GOING CONCERN  - The Company experienced operating losses during the fiscal year
ended February 29, 1996 and continues to suffer operating losses, declining
revenues, negative cash flows from operations, loss of liquidity as a result of
cash assets pledged to the lender, and continuing noncompliance with existing
lender covenants.  These factors raise substantial doubt about the Company's
ability to continue as a going concern.  Management believes that the Company
will not have sufficient cash to meet minimum operating requirements through
fiscal 1997 unless the Company is successful in raising additional capital.

The Company is exploring alternative financing options to fund ongoing
operations.  Management is also attempting to reduce selling, general and
administrative expenses and restructure its marketing and sales efforts to
reverse the declining sales trend and to attain profitability.

Management believes that unless the Company is able to restructure its credit
facility, reduce collateral requirements pledged on its line of credit, improve
profitability by increasing revenues and gross margins while at the same time
reducing selling, general and administrative expenses, the Company will not
attain profitable operating levels nor generate sufficient cash to meet minimum
operating requirements.  If management's plans in connection with these matters
are not successful, it would have a material adverse effect on the Company's
financial condition.  The financial statements do not include any adjustments
that might result from the outcome of these uncertainties.

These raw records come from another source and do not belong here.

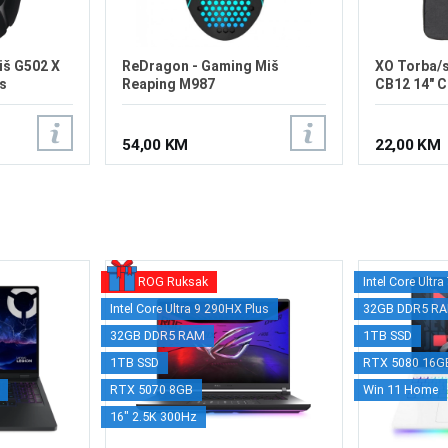
iš G502 X
ReDragon - Gaming Miš
XO Torba/
s
Reaping M987
CB12 14" C
54,00 KM
22,00 KM
ROG Ruksak
Intel Core Ultr
Intel Core Ultra 9 290HX Plus
32GB DDR5 R
32GB DDR5 RAM
1TB SSD
1TB SSD
RTX 5080 16G
RTX 5070 8GB
Win 11 Home
16" 2.5K 300Hz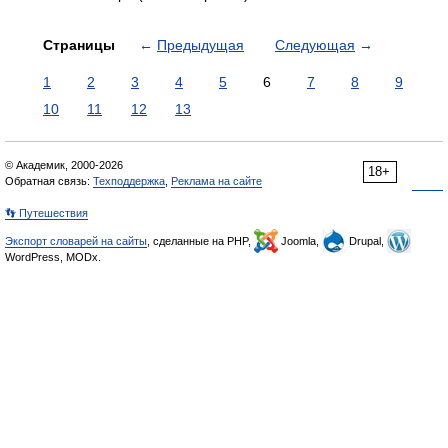
Страницы
←
Предыдущая
Следующая
→
1
2
3
4
5
6
7
8
9
10
11
12
13
© Академик, 2000-2026
18+
Обратная связь:
Техподдержка
,
Реклама на сайте
👣 Путешествия
Экспорт словарей на сайты
, сделанные на PHP,
Joomla,
Drupal,
WordPress, MODx.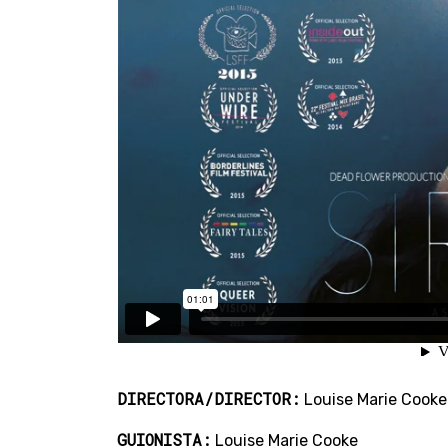
DIRECTORA/DIRECTOR:
Louise Marie Cooke
GUIONISTA:
Louise Marie Cooke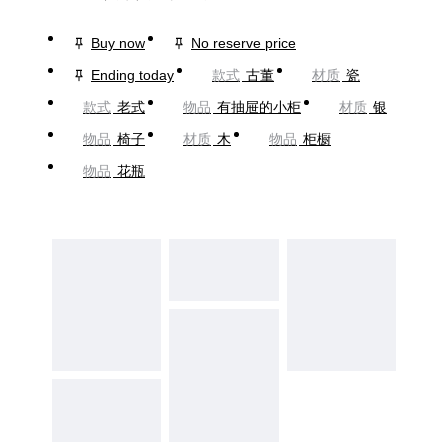
Buy now
No reserve price
Ending today
款式
古董
材质
瓷
款式
老式
物品
有抽屉的小柜
材质
银
物品
椅子
材质
木
物品
柜橱
物品
花瓶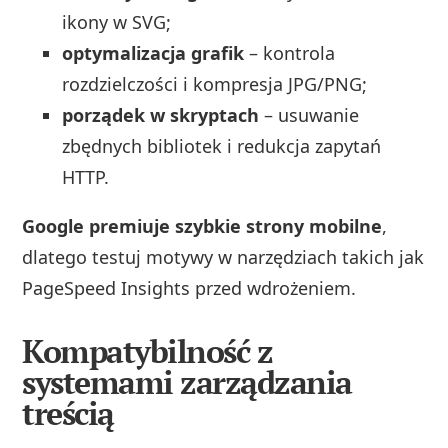
ikony w SVG;
optymalizacja grafik
– kontrola
rozdzielczości i kompresja JPG/PNG;
porządek w skryptach
– usuwanie
zbędnych bibliotek i redukcja zapytań
HTTP.
Google premiuje szybkie strony mobilne
,
dlatego testuj motywy w narzędziach takich jak
PageSpeed Insights przed wdrożeniem.
Kompatybilność z
systemami zarządzania
treścią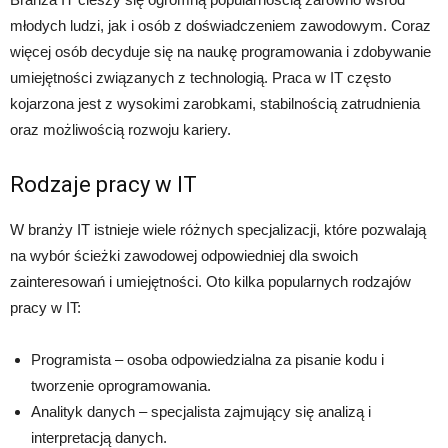
młodych ludzi, jak i osób z doświadczeniem zawodowym. Coraz
więcej osób decyduje się na naukę programowania i zdobywanie
umiejętności związanych z technologią. Praca w IT często
kojarzona jest z wysokimi zarobkami, stabilnością zatrudnienia
oraz możliwością rozwoju kariery.
Rodzaje pracy w IT
W branży IT istnieje wiele różnych specjalizacji, które pozwalają
na wybór ścieżki zawodowej odpowiedniej dla swoich
zainteresowań i umiejętności. Oto kilka popularnych rodzajów
pracy w IT:
Programista – osoba odpowiedzialna za pisanie kodu i
tworzenie oprogramowania.
Analityk danych – specjalista zajmujący się analizą i
interpretacją danych.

PER SHARE INFORMATION  - Net loss per share information is computed based on the
weighted average shares of common stock and common stock equivalents outstanding
during the periods presented.  No stock options are included in the computation
of per share information as their effect would be anti-dilutive.  Additionally,
the net loss is adjusted for the effect of accrued cumulative preferred stock 
dividends of $364,083 or $.09 per common share for the three and six months 
ended August 31, 1996.


                                       -6-

<PAGE>

                BULLET SPORTS INTERNATIONAL, INC. AND SUBSIDIARY

             NOTES TO CONSOLIDATED FINANCIAL STATEMENTS (CONTINUED)
                                   (UNAUDITED)


NOTE 2 - INVENTORIES

Inventories are valued at the lower of cost (first-in, first-out) or market.
Costs include materials, labor and manufacturing overhead.  Below is a summary
of the components of inventories at August 31, 1996:

               Raw materials            $1,154,438
               Work in process              49,314
               Finished goods            1,469,426
                                         ---------
                                        $2,673,178
                                         ---------
                                         ---------

NOTE 3 - FINANCING TRANSACTIONS

On August 25, 1995, Bullet-Cougar entered into a revolving line of credit with a
financial services corporation.  The $3,000,000 line of credit extends to August
31, 1997 with interest at 1.50% over the prime rate (8.25% at August 31, 1996),
payable monthly.  The credit line is secured by Bullet-Cougar's inventory and
accounts receivable, as defined, and a $1,500,000 letter of credit secured by a
certificate of deposit.  During the six months ended August 31, 1996, Bullet-
Cougar increased the letter of credit to $1,500,000 from $1,000,000 and the
lender rescinded the termination notice it issued in the prior fiscal year.
However, Bullet-Cougar continues to be in a state of noncompliance with
certain financial covenants under the revolving line of credit, and is subject
to additional demands for collateral from the lender or to a termination of the
revolving line of credit.

On May 23, 1996, note holders exchanged four short-term notes payable and
related accrued interest for preferred stock as set forth in Note 4.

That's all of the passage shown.